Görüldüğü gibi Stambolski’nin yaşadığı dönem, Sultan Abdülaziz iktidarının sürdüğü Osmanlı’nın içeride ve dışarıda büyük sorunlarla boğuştuğu en sıkıntılı dönemlerdendir.

Bu nedenle kendisinin anıları büyük öneme haiz.

Stambolski,

  • Osmanlı’nın içinde bulunduğu ekonomik buhranlar,
  • Karadağ İsyanı,
  • Hersek Vilayetindeki karışıklıklar,
  • Avrupa devletlerinin Balkanlar’daki gerilimlerden yararlanarak ülkenin iç işlerine karışması,
  • Lübnan’da Dürzilerle Maruniler arasında kanlı çatışmalar çıkması,
  • Sırbistan, Romanya ve Girit’te isyanların patlak vermesi,
  • Romanya’da Karol’un prensliğinin tanınması,
  • Sırbistan kalelerinden Osmanlı ordusunun çekilmek zorunda kalması,
  • Rum Ortodoks kilisesinden ayrılmak isteyen Bulgarların 1870’te bağımsız Bulgar kilisesinin kurmalarına izin verilmesi,
  • Özerklik ve bağımsızlık yönündeki hareketlerin Hersek’ten Bosna’ya yayılması,
  • Bulgar İsyanı,
  • Jön Türklerin giderek Osmanlı yönetiminde ağırlıklarını hissettirmeleri,
  • Sultan Abdülaziz’in tahttan indirilmesi,
  • Ve Sultan Abdülaziz’in bugün de halen tartışılan “intiharı” gibi, önemli olaylara tanıklık ediyor.

Stambolski’nin anılarını, bu zorlu ve çok ilginç döneme ilişkin belge niteliğinde bir eser olarak öneriyoruz.

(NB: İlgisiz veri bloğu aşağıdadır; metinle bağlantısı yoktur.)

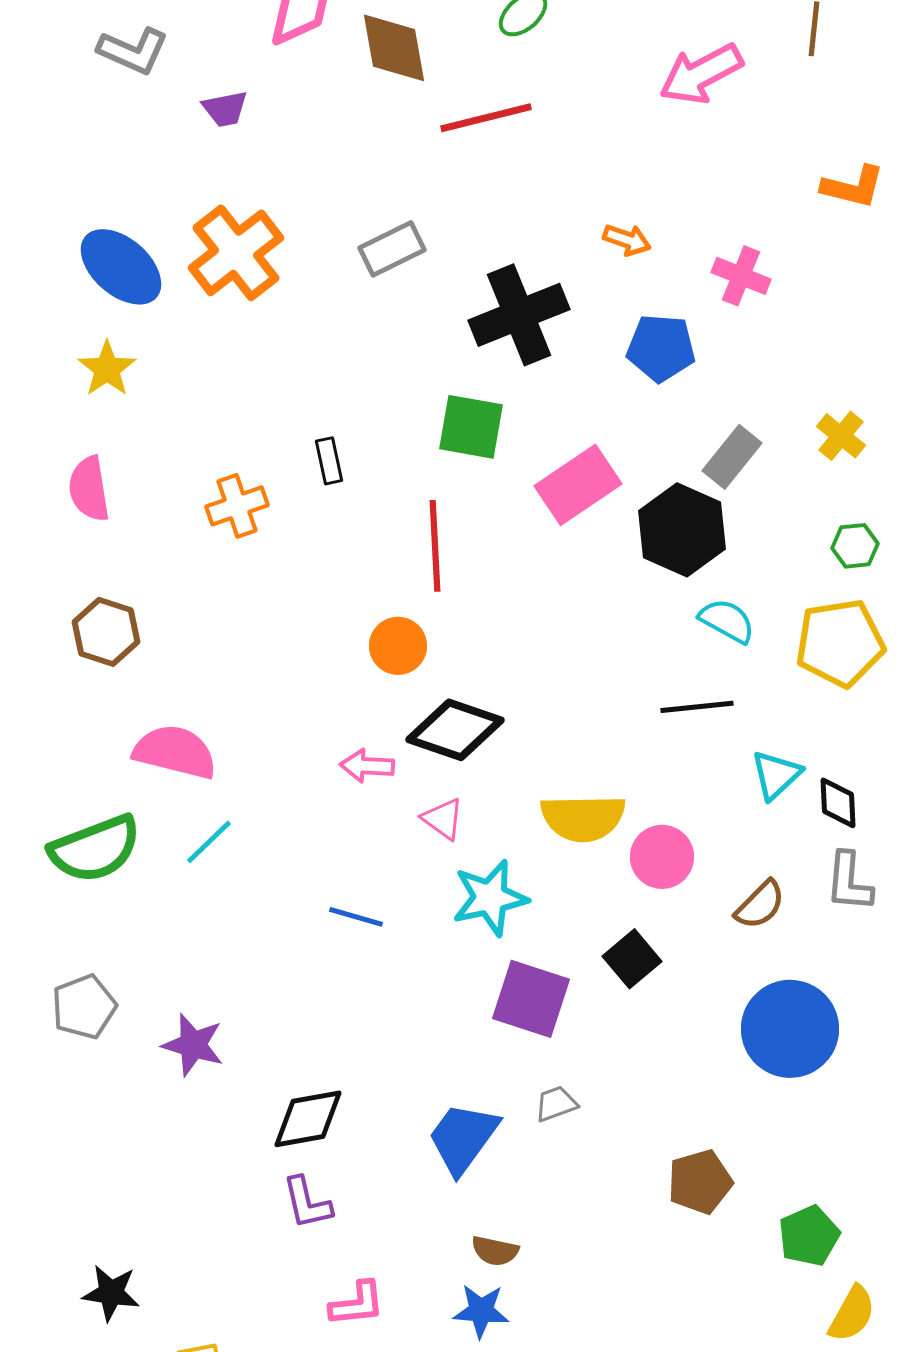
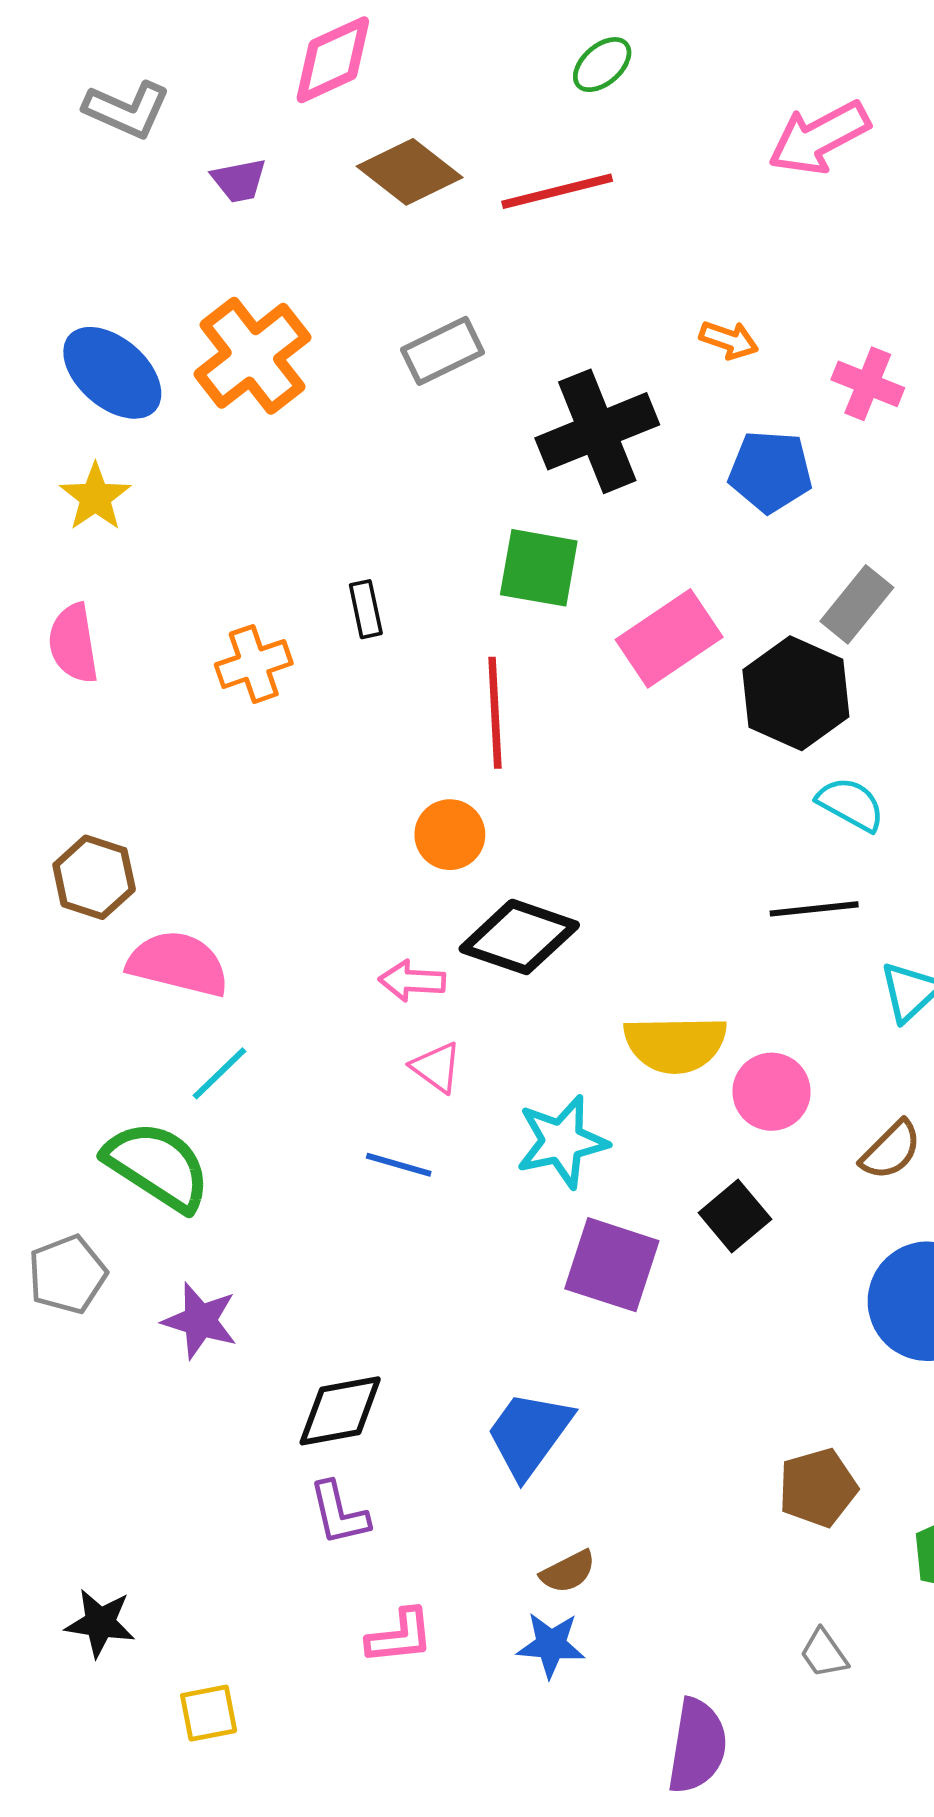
brown diamond: (394, 48) -> (410, 172), moved, turned -42
brown hexagon: (106, 632) -> (94, 877), moved
pink triangle: (443, 819) -> (436, 1067), moved
green semicircle: (95, 849) -> (157, 1166), moved, turned -126
gray trapezoid: (556, 1104) -> (824, 1653), moved, turned -105
brown semicircle: (495, 1251) -> (568, 1572), turned -39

  • Künye: Hristo Stambolski – Bir Osmanlı Hekiminin Anılarıyla İmparatorluğun Zor Yılları, çeviren: Hüseyin Mevsim, Kitap Yayınevi, anı, 404 sayfa, 2019

Reiner Möckelmann – Franz von Papen (2019)

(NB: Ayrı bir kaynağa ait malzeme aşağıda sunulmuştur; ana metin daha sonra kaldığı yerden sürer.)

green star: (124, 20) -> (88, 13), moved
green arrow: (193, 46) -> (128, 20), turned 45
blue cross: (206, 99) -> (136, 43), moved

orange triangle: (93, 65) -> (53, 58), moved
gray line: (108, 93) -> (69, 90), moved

Nazi Almanya’sının Ankara büyükelçisi Franz von Papen, Türkiye’nin Almanların yanında yer alması için elinden geleni yapmıştı.

von Papen bu amacına tam anlamıyla ulaşamasa da, Anadolu Ajansı’nda çalışan Türk vatandaşı Yahudilerin işlerinden çıkarılmalarını sağlamıştı.

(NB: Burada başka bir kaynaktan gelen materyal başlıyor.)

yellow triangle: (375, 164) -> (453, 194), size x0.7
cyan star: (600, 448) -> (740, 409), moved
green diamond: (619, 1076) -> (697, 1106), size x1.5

Öte yandan Türkiye vatandaşı Yahudilerin resmi görevlere alınmaması ve Almanya’dan kaçan Yahudi ve Alman akademisyenlerin üniversitelerde görev almaması için de elinden gelen her şeyi yapmıştı.

İşte, kendisi de bir dönem Ankara’da Alman diplomatı olarak görev almış Reiner Möckelmann’ın bu enfes çalışması, von Papen’in Ankara’daki faaliyetlerini ve o dönemdeki muhataplarının buna karşı tutumlarını adım adım izliyor.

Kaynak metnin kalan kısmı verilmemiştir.